Stored data |
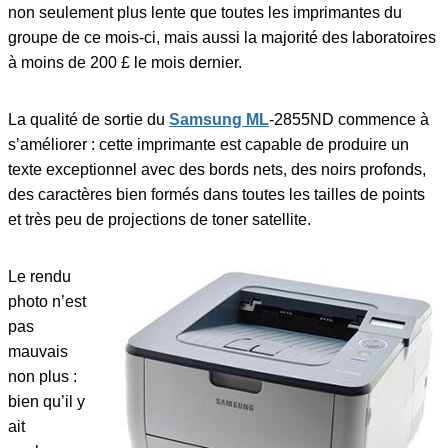
non seulement plus lente que toutes les imprimantes du
groupe de ce mois-ci, mais aussi la majorité des laboratoires
à moins de 200 £ le mois dernier.
La qualité de sortie du
Samsung ML
-2855ND commence à
s’améliorer : cette imprimante est capable de produire un
texte exceptionnel avec des bords nets, des noirs profonds,
des caractères bien formés dans toutes les tailles de points
et très peu de projections de toner satellite.
Le rendu
photo n’est
pas
mauvais
non plus :
bien qu’il y
ait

Exercise | Give back exactly the lines from the opening of the listing through the line holding "s’améliorer : cette", both ends included, with every picture omitted.

Problem solution |
non seulement plus lente que toutes les imprimantes du
groupe de ce mois-ci, mais aussi la majorité des laboratoires
à moins de 200 £ le mois dernier.
La qualité de sortie du
Samsung ML
-2855ND commence à
s’améliorer : cette imprimante est capable de produire un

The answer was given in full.